* Task objective *
For each line below with the word "ילדים", write out a copy.

====== Record excerpts ======

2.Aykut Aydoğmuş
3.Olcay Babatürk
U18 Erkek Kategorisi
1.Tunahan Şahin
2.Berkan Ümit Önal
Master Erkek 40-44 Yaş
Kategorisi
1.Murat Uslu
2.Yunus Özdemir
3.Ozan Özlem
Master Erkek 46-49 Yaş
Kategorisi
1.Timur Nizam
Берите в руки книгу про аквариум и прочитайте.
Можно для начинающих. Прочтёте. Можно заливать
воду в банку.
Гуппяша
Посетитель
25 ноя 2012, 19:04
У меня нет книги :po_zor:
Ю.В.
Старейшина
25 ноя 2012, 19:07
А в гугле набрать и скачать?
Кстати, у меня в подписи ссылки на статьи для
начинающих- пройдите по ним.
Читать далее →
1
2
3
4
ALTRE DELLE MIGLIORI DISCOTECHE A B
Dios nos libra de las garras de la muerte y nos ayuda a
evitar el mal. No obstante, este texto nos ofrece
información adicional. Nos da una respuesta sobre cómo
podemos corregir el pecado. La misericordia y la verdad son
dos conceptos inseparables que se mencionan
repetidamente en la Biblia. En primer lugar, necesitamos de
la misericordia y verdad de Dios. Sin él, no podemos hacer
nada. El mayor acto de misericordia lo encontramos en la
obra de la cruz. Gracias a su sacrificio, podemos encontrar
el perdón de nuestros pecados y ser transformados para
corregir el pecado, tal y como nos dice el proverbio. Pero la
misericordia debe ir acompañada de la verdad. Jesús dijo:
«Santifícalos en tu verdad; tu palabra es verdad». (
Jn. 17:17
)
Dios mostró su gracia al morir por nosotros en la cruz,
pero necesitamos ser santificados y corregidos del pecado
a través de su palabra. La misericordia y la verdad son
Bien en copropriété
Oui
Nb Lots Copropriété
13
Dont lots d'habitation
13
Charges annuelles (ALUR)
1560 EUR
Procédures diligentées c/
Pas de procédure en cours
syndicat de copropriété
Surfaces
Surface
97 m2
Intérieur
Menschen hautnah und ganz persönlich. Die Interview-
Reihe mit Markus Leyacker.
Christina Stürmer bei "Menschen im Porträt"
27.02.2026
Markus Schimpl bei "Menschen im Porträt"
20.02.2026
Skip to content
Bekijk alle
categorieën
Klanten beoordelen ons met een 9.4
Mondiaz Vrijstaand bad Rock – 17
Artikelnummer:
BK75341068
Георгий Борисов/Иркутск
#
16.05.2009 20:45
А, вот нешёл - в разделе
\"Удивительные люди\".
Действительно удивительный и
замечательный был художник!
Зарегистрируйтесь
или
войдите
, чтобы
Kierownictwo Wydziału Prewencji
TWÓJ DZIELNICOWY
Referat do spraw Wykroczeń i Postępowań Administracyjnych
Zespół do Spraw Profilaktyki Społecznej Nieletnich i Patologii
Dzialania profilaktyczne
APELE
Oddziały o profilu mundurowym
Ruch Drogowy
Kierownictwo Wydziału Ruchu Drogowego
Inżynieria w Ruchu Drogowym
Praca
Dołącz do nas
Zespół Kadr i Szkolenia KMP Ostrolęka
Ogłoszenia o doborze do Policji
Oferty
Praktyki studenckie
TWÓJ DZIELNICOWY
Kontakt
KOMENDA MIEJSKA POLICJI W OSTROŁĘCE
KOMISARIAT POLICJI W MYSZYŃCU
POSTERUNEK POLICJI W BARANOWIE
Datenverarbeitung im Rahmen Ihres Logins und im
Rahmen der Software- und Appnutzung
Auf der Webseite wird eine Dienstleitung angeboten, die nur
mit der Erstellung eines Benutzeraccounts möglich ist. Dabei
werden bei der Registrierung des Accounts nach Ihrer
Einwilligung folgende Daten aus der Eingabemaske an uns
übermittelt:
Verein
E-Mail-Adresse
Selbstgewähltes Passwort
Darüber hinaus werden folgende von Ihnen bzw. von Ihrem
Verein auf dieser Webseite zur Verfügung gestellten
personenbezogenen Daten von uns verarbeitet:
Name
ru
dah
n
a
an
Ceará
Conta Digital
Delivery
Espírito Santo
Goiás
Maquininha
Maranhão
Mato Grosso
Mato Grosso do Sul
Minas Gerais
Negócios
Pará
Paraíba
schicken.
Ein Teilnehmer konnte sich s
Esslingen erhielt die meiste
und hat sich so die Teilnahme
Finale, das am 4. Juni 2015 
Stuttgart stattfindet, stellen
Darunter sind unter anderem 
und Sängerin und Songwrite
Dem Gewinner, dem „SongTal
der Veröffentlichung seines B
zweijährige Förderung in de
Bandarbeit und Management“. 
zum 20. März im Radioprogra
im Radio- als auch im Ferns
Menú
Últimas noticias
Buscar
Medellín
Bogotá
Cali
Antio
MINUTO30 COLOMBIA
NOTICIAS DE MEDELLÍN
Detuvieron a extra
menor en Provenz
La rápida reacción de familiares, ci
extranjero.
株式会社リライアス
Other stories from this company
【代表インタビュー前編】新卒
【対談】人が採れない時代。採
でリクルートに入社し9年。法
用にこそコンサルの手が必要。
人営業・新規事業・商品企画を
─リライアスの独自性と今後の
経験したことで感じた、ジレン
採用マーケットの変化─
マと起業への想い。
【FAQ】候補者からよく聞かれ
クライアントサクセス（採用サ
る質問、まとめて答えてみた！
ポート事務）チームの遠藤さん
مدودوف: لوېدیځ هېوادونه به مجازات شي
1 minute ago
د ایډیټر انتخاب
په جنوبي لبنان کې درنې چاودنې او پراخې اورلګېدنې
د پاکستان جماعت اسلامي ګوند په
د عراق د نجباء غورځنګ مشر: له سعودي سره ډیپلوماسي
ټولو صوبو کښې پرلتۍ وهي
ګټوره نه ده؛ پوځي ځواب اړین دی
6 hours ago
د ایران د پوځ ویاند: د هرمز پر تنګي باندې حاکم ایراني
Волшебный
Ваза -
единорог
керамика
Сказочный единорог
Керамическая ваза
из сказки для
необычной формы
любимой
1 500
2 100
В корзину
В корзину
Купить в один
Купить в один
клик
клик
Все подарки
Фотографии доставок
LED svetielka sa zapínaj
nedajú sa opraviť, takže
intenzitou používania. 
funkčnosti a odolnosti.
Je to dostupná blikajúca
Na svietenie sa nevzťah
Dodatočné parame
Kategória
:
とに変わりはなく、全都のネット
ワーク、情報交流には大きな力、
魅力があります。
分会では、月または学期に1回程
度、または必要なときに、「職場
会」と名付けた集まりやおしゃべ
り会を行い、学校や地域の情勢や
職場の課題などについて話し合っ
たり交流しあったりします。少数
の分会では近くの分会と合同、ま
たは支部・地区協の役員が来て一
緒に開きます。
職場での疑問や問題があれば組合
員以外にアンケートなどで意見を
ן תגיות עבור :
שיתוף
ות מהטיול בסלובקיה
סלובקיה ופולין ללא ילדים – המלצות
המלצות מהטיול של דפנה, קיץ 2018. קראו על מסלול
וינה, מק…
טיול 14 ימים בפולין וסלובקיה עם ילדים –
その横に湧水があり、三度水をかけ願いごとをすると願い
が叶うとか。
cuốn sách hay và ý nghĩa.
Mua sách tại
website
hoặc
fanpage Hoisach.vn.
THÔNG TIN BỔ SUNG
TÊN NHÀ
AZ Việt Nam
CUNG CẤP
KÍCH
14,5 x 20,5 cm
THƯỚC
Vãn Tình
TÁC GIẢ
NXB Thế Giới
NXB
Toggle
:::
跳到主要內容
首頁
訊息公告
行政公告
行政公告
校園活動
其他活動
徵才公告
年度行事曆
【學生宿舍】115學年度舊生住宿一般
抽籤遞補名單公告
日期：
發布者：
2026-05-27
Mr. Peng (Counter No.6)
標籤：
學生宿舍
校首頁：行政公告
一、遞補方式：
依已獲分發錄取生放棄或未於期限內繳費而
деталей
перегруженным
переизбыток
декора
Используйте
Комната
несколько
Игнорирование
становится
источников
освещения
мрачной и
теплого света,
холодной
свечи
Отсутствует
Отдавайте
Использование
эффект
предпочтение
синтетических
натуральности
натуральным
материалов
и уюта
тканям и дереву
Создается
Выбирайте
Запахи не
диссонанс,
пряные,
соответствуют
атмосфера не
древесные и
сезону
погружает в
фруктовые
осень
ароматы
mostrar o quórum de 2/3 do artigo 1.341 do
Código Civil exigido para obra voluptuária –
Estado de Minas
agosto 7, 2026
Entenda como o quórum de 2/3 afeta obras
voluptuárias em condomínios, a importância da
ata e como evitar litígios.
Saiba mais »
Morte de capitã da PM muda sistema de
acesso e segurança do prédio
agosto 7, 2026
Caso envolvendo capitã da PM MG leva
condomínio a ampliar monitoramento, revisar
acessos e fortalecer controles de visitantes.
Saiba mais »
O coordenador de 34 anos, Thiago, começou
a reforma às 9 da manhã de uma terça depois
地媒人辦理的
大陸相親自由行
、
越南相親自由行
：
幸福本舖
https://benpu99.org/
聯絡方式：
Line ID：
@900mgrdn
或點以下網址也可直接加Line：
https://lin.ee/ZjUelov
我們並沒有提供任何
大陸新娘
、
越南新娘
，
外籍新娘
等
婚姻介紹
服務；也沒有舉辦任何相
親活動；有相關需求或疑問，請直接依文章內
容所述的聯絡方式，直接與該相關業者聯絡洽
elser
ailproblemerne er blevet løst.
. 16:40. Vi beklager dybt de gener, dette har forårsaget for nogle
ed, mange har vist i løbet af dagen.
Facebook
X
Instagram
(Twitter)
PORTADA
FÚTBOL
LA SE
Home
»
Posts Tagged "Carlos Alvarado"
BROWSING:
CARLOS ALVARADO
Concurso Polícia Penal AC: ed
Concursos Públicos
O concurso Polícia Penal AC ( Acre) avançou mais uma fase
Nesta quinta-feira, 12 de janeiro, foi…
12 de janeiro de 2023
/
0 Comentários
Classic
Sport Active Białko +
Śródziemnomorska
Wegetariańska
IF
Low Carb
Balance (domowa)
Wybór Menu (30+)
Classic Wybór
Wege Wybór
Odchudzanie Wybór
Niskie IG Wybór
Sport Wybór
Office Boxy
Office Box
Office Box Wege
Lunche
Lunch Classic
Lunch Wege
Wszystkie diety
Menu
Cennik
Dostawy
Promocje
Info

======

* Exercise response *
סלובקיה ופולין ללא ילדים – המלצות
טיול 14 ימים בפולין וסלובקיה עם ילדים –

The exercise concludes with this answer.